The traditional trio of EA Sports (EA), Activision (ATVI), and Take Two Interactive (TTWO) have been shredded to bits by Fortnite.

Late last year, I gave readers a steer clear synopsis of this company and the latest dead cat bounce in EA and Take Two Interactive should be chances to cut your losses instead of putting more money to work in these names.

Yes, the momentum in Fortnite is that palpable that you stay away from any name that this phenomenon affects.

Activision had no dead cat bounce being the weakest of the three and the stock has gone awry almost halving from $83 to $43 today.

EA’s earnings report was a disaster with their lead title, Battlefield V, doing 1 million fewer sales than the 7.3 million management expected.

During the same holiday season, Take Two Interactive issued a follow-up to a classic that was better than EA’s holiday flagship game called Red Dead Redemption 2 and Activision rolled out another iteration of Call of Duty: Black Ops 4.

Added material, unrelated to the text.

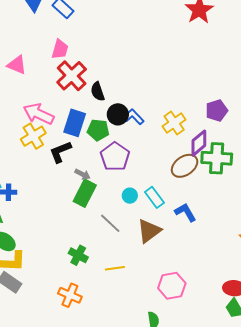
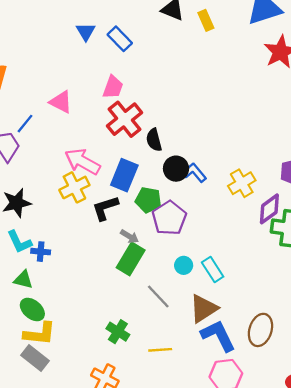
green pentagon: (98, 130) -> (148, 200), moved
brown ellipse: (185, 166) -> (260, 330), moved, turned -40
blue L-shape: (185, 212) -> (218, 336), moved, size x1.4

Even between the three, the competition was fierce, then throw Fortnite into the mix and comps are getting killed with huge earnings misses penalizing the share prices of this once-vaunted trio.

With the explosion of content in the past several years, consumers are absorbing more content than ever.

Most of this avalanche of content is consumed on mobile phones or televisions, but the behavior varies when you look closer at the different demographics.

Cord cutters total in the low 20 million and are growing 30% annually.

Cord nevers amount to about 30 million growing at 66%.

This all amounts to Americans spending about 12 hours accessing content every day running up to the barrier of natural limits.

That might give consumers some allocated time to sleep, eat, and work, but not much else. We are robotically reliant on content providers to deliver us our fill of daily content.

When automotive technology comes online, it could potentially eke out an incremental 1-2 hours that Americans can stare at their content while being chauffeured around.

How is Fortnite doing financially?

Fortnite earned $2.5 billion in 2018 from a mix of in-game items and passes.

A seasonal Battle Pass is $10, and over 30% of American gamers have purchased this product.

Unlike traditional video gamers who are tied to certain consoles, Fortnite is available on seven platforms: PlayStation 4, Nintendo Switch, Xbox One, PC, Mac, iOS, and Android.

In a time of $60 video games, this new freemium model must shake the foundations of the video gaming establishment.

The rise of freemium games could eradicate the console completely.

A $200-300 console seems expensive if games are free on your $100 Android phone.

The worst side-effect of Fortnite for the traditional video game producers is not Fortnite itself.

It’s the fact that this new model has opened up a new can of worms proving this freemium model with no consoles is the key to unlocking gaming audiences with a 24-hour battle royale, free to play, on-demand, in-game currency, season pass model that was thought to be a hopeful wish by industry analysts.

Then the next question is when will the next Fortnite-esque freemium go viral and can these legacy gaming companies alter their model to accommodate this new business model?

Indeed, management must be freaking out. They thought they had a monopoly on the gaming industry but the nimbler and forward-thinking firm has won-out.

Even the most subscribed YouTuber PewDiePie from Sweden is using Fortnite to keep him in the lead for most YouTube subscribers as Indian music YouTube channel T-Series has caught up with his subscriber count that currently totals 84.3 million.

PewDiePie’s lead was cut down to 20,000 and decided to leverage playing Fortnite squad matches to boost his subs.

The upload got over seven million views in a day backing up my thesis that Fortnite has become the hottest media content asset for cord cutters and cord nevers around the world.

As for the video game stocks, don’t touch them until Fortnite trails off.

And if another freemium game comes to the fore that they aren’t on, run for the hills.